***** MATERIAL PROVIDED
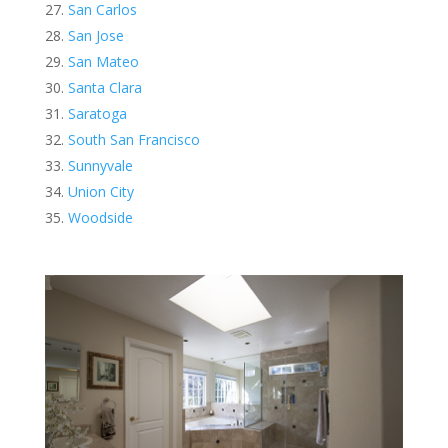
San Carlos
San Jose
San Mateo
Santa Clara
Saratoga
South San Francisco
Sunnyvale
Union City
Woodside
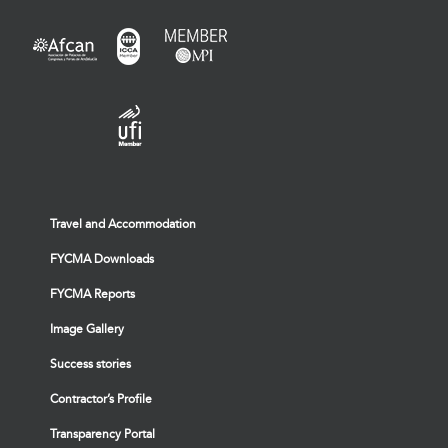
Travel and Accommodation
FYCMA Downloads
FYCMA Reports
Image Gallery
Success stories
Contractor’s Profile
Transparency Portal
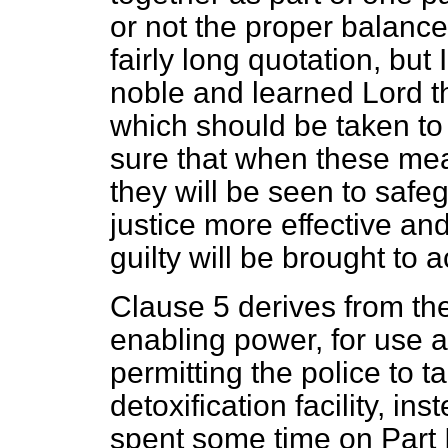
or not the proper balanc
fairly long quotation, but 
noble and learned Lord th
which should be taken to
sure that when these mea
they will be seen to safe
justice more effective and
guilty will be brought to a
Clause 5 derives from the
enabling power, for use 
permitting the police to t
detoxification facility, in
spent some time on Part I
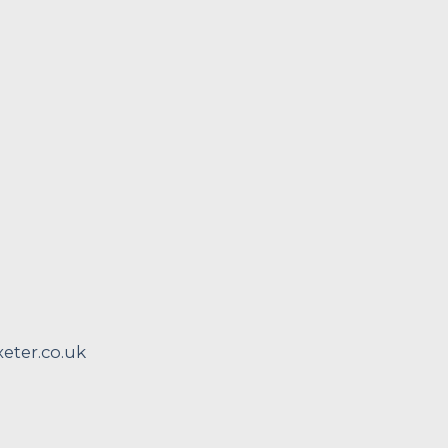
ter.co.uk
**********
***** MATERIAL PROVIDED
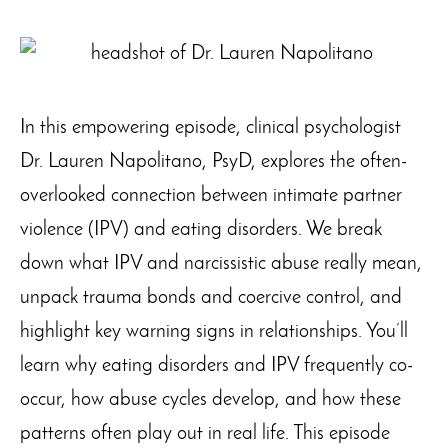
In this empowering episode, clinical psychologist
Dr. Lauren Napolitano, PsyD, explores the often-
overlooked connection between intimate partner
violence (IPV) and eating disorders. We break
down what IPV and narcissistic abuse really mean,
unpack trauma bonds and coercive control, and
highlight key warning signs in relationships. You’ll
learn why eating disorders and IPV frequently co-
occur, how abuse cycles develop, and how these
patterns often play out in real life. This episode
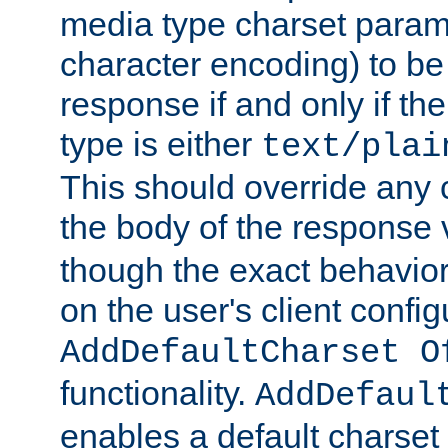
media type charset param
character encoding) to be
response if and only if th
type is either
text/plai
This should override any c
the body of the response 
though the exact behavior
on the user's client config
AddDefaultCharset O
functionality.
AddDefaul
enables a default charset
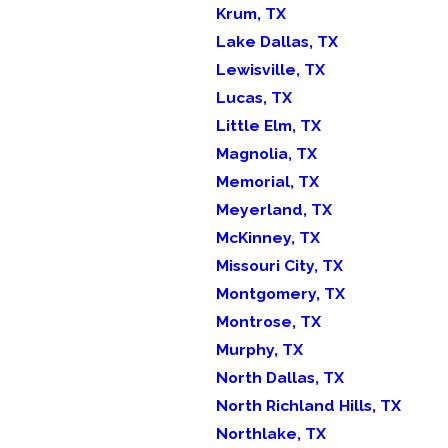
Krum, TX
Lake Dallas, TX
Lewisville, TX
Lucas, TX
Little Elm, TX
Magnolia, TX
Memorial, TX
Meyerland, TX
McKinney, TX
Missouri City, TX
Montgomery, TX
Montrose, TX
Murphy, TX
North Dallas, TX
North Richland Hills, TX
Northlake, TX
**********
◆ **DESCRIPTION OF THE TASK**
Where does the word "will" occur in the records? Return every line that holds it.

◆ **EXERCISE ANSWER**
they will be seen to safe
guilty will be brought to a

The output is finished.